Saved data entries:

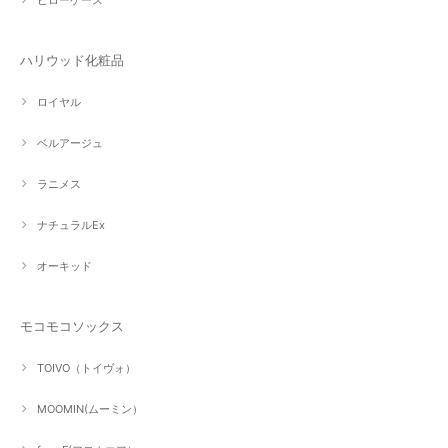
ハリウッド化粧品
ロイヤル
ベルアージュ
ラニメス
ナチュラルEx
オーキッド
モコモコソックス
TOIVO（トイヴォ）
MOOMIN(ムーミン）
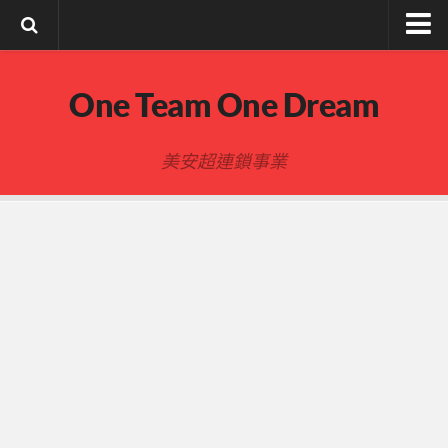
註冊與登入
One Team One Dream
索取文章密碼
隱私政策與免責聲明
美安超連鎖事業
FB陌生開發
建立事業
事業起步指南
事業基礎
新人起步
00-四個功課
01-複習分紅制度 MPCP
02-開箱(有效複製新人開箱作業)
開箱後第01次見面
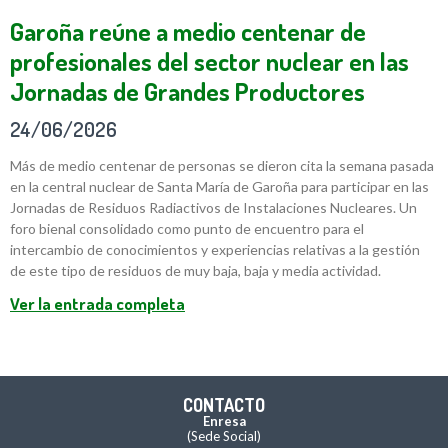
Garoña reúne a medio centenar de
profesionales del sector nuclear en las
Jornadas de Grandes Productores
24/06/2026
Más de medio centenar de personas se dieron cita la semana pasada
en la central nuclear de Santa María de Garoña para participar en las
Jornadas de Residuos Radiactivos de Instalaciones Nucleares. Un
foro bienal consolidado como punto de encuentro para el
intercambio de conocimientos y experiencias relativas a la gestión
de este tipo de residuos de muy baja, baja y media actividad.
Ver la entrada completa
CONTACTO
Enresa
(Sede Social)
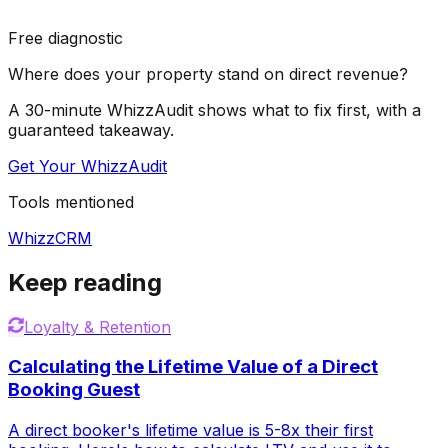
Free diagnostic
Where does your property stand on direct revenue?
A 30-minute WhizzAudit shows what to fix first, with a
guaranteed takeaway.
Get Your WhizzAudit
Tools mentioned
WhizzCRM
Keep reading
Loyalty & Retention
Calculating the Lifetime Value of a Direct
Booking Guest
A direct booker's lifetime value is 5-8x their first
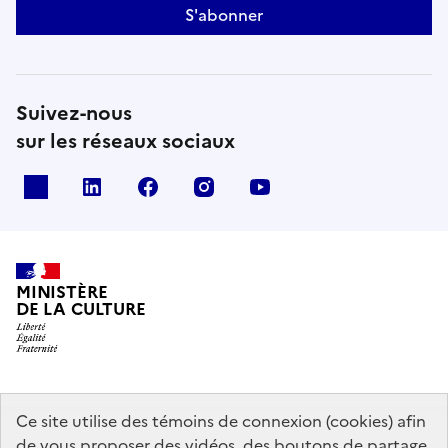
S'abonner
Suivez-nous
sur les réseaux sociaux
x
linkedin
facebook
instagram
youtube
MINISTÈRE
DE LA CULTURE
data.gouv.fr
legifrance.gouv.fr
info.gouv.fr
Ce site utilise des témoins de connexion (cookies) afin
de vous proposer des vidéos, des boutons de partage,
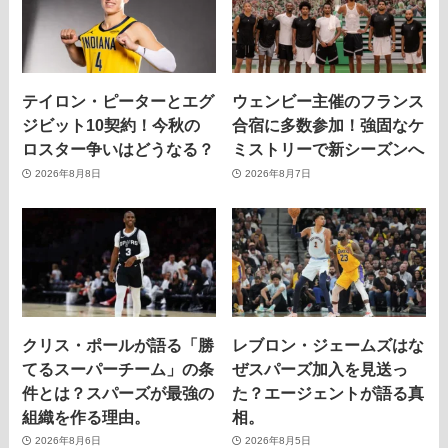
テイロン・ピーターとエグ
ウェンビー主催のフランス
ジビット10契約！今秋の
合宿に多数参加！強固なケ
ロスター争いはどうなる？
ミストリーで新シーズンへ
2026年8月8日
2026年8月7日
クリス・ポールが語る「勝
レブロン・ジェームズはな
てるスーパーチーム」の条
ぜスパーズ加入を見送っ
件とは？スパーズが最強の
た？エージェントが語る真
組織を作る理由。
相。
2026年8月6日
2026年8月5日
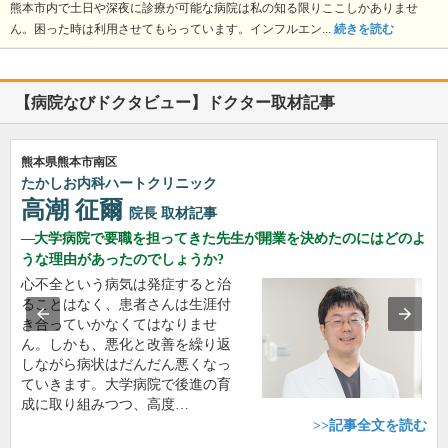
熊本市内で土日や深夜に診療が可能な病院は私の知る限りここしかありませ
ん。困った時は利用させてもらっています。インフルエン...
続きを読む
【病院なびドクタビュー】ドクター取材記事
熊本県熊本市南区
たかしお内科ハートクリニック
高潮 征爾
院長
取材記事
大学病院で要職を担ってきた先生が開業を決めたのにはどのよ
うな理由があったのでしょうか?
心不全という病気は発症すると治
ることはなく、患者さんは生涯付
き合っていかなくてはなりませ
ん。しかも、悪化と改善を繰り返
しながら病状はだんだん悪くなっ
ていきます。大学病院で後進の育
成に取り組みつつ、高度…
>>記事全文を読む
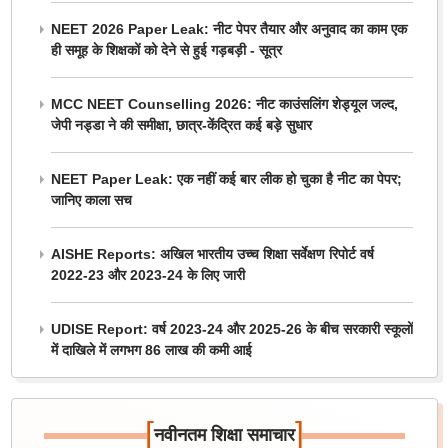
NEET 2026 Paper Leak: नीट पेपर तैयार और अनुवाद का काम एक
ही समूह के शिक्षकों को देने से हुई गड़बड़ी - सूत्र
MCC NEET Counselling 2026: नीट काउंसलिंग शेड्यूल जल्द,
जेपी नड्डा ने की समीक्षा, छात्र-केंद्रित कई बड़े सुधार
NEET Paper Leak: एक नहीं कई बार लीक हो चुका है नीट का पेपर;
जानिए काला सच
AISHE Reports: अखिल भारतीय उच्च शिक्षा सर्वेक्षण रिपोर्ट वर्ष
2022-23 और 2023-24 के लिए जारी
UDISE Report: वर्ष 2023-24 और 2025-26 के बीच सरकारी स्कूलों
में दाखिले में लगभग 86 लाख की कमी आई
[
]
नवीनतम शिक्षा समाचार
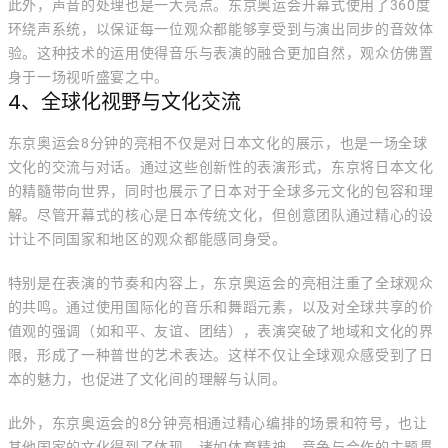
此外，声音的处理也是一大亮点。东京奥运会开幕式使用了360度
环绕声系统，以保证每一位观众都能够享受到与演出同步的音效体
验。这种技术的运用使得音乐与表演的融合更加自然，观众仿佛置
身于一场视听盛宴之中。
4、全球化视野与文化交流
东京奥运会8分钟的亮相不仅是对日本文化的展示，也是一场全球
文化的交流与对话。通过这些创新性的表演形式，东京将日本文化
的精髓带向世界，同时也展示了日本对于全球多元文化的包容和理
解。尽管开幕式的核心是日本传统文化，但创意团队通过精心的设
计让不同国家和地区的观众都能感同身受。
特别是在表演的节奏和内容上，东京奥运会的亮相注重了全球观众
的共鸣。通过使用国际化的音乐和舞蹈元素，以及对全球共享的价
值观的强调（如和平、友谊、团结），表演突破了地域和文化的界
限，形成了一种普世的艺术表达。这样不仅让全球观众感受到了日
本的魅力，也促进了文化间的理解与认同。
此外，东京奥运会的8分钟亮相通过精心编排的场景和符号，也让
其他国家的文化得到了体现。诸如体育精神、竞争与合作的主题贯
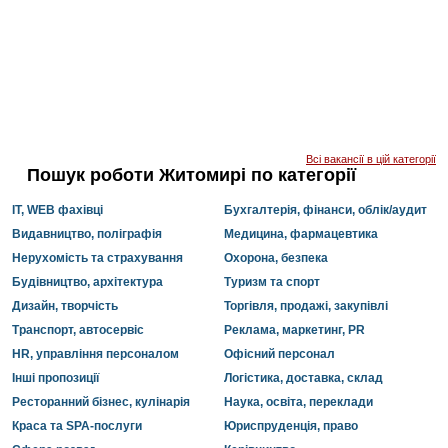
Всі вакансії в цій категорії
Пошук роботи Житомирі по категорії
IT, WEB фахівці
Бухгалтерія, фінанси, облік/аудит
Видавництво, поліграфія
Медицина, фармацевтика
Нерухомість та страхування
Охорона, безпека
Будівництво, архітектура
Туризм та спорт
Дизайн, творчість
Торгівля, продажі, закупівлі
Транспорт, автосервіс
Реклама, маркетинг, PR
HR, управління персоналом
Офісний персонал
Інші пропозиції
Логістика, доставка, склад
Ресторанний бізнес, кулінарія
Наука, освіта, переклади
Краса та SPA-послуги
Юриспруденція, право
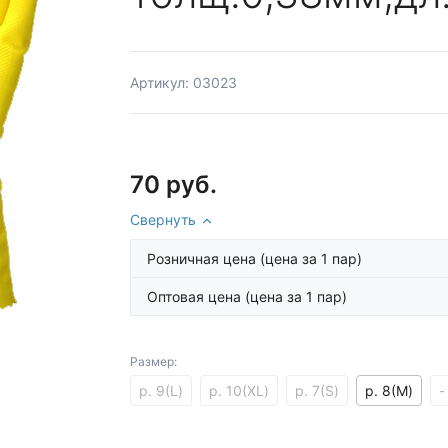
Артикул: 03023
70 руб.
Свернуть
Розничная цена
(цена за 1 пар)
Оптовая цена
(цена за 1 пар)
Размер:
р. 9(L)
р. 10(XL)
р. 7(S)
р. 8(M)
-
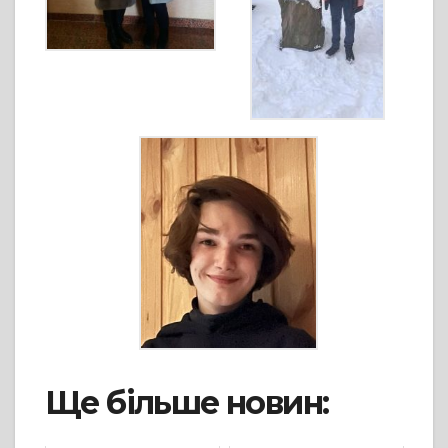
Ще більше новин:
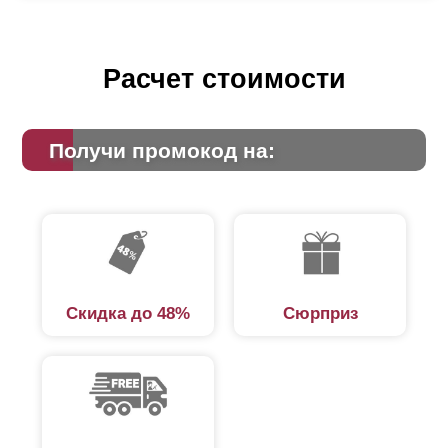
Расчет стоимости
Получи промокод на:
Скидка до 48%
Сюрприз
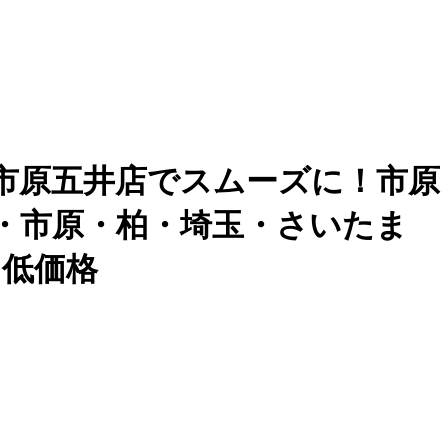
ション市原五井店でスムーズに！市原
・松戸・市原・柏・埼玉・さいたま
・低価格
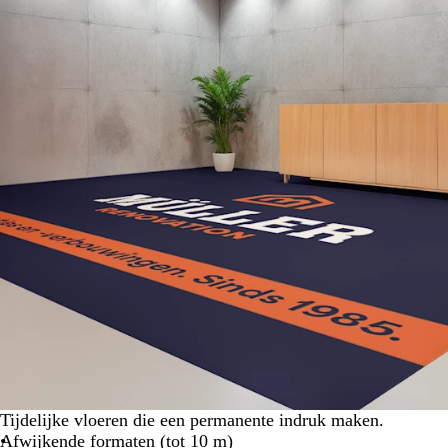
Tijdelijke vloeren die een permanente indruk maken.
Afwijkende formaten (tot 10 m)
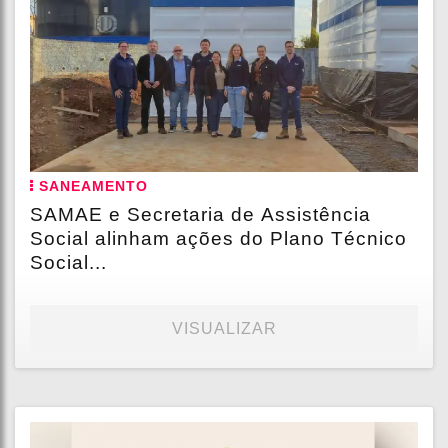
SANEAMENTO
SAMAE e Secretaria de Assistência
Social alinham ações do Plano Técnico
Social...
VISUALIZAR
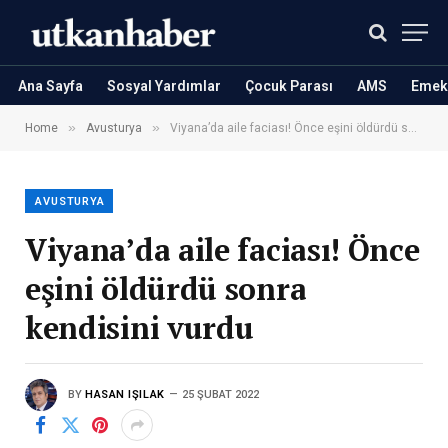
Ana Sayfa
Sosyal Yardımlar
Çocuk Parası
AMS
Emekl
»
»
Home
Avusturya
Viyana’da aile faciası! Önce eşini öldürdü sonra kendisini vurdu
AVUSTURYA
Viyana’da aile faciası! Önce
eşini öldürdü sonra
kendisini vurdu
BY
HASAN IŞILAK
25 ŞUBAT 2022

§ Activity
Keeping every word as it is, write out all the data and omit the pictures.

§ Answer to the exercise
ハリウッド化粧品
ロイヤル
ベルアージュ
ラニメス
ナチュラルEx
オーキッド
モコモコソックス
TOIVO（トイヴォ）
MOOMIN(ムーミン）
註冊與登入
One Team One Dream
索取文章密碼
隱私政策與免責聲明
美安超連鎖事業
FB陌生開發
建立事業
事業起步指南
事業基礎
新人起步
00-四個功課
01-複習分紅制度 MPCP
02-開箱(有效複製新人開箱作業)
開箱後第01次見面
Garoña reúne a medio centenar de
profesionales del sector nuclear en las
Jornadas de Grandes Productores
24/06/2026
Más de medio centenar de personas se dieron cita la semana pasada
en la central nuclear de Santa María de Garoña para participar en las
Jornadas de Residuos Radiactivos de Instalaciones Nucleares. Un
foro bienal consolidado como punto de encuentro para el
intercambio de conocimientos y experiencias relativas a la gestión
de este tipo de residuos de muy baja, baja y media actividad.
Ver la entrada completa
CONTACTO
Enresa
(Sede Social)
Free diagnostic
Where does your property stand on direct revenue?
A 30-minute WhizzAudit shows what to fix first, with a
guaranteed takeaway.
Get Your WhizzAudit
Tools mentioned
WhizzCRM
Keep reading
Loyalty & Retention
Calculating the Lifetime Value of a Direct
Booking Guest
A direct booker's lifetime value is 5-8x their first
S'abonner
Suivez-nous
sur les réseaux sociaux
x
linkedin
facebook
instagram
youtube
MINISTÈRE
DE LA CULTURE
data.gouv.fr
legifrance.gouv.fr
info.gouv.fr
Ce site utilise des témoins de connexion (cookies) afin
de vous proposer des vidéos, des boutons de partage,
テイロン・ピーターとエグ
ウェンビー主催のフランス
ジビット10契約！今秋の
合宿に多数参加！強固なケ
ロスター争いはどうなる？
ミストリーで新シーズンへ
2026年8月8日
2026年8月7日
クリス・ポールが語る「勝
レブロン・ジェームズはな
てるスーパーチーム」の条
ぜスパーズ加入を見送っ
件とは？スパーズが最強の
た？エージェントが語る真
組織を作る理由。
相。
2026年8月6日
2026年8月5日
熊本市内で土日や深夜に診療が可能な病院は私の知る限りここしかありませ
ん。困った時は利用させてもらっています。インフルエン...
続きを読む
【病院なびドクタビュー】ドクター取材記事
熊本県熊本市南区
たかしお内科ハートクリニック
高潮 征爾
院長
取材記事
大学病院で要職を担ってきた先生が開業を決めたのにはどのよ
うな理由があったのでしょうか?
心不全という病気は発症すると治
ることはなく、患者さんは生涯付
き合っていかなくてはなりませ
ん。しかも、悪化と改善を繰り返
しながら病状はだんだん悪くなっ
ていきます。大学病院で後進の育
成に取り組みつつ、高度…
>>記事全文を読む
NEET 2026 Paper Leak: नीट पेपर तैयार और अनुवाद का काम एक
ही समूह के शिक्षकों को देने से हुई गड़बड़ी - सूत्र
MCC NEET Counselling 2026: नीट काउंसलिंग शेड्यूल जल्द,
जेपी नड्डा ने की समीक्षा, छात्र-केंद्रित कई बड़े सुधार
NEET Paper Leak: एक नहीं कई बार लीक हो चुका है नीट का पेपर;
जानिए काला सच
AISHE Reports: अखिल भारतीय उच्च शिक्षा सर्वेक्षण रिपोर्ट वर्ष
2022-23 और 2023-24 के लिए जारी
UDISE Report: वर्ष 2023-24 और 2025-26 के बीच सरकारी स्कूलों
में दाखिले में लगभग 86 लाख की कमी आई
[
]
नवीनतम शिक्षा समाचार
此外，声音的处理也是一大亮点。东京奥运会开幕式使用了360度
环绕声系统，以保证每一位观众都能够享受到与演出同步的音效体
验。这种技术的运用使得音乐与表演的融合更加自然，观众仿佛置
身于一场视听盛宴之中。
4、全球化视野与文化交流
东京奥运会8分钟的亮相不仅是对日本文化的展示，也是一场全球
文化的交流与对话。通过这些创新性的表演形式，东京将日本文化
的精髓带向世界，同时也展示了日本对于全球多元文化的包容和理
解。尽管开幕式的核心是日本传统文化，但创意团队通过精心的设
计让不同国家和地区的观众都能感同身受。
特别是在表演的节奏和内容上，东京奥运会的亮相注重了全球观众
的共鸣。通过使用国际化的音乐和舞蹈元素，以及对全球共享的价
值观的强调（如和平、友谊、团结），表演突破了地域和文化的界
限，形成了一种普世的艺术表达。这样不仅让全球观众感受到了日
本的魅力，也促进了文化间的理解与认同。
此外，东京奥运会的8分钟亮相通过精心编排的场景和符号，也让
其他国家的文化得到了体现。诸如体育精神、竞争与合作的主题贯
Всі вакансії в цій категорії
Пошук роботи Житомирі по категорії
IT, WEB фахівці
Бухгалтерія, фінанси, облік/аудит
Видавництво, поліграфія
Медицина, фармацевтика
Нерухомість та страхування
Охорона, безпека
Будівництво, архітектура
Туризм та спорт
Дизайн, творчість
Торгівля, продажі, закупівлі
Транспорт, автосервіс
Реклама, маркетинг, PR
HR, управління персоналом
Офісний персонал
Інші пропозиції
Логістика, доставка, склад
Ресторанний бізнес, кулінарія
Наука, освіта, переклади
Краса та SPA-послуги
Юриспруденція, право
Артикул: 03023
70 руб.
Свернуть
Розничная цена
(цена за 1 пар)
Оптовая цена
(цена за 1 пар)
Размер:
р. 9(L)
р. 10(XL)
р. 7(S)
р. 8(M)
-
Ще більше новин:
Расчет стоимости
Получи промокод на:
Скидка до 48%
Сюрприз
ション市原五井店でスムーズに！市原
・松戸・市原・柏・埼玉・さいたま
・低価格
Tijdelijke vloeren die een permanente indruk maken.
Afwijkende formaten (tot 10 m)
SANEAMENTO
SAMAE e Secretaria de Assistência
Social alinham ações do Plano Técnico
Social...
VISUALIZAR
Ana Sayfa
Sosyal Yardımlar
Çocuk Parası
AMS
Emekl
»
»
Home
Avusturya
Viyana’da aile faciası! Önce eşini öldürdü sonra kendisini vurdu
AVUSTURYA
Viyana’da aile faciası! Önce
eşini öldürdü sonra
kendisini vurdu
BY
HASAN IŞILAK
25 ŞUBAT 2022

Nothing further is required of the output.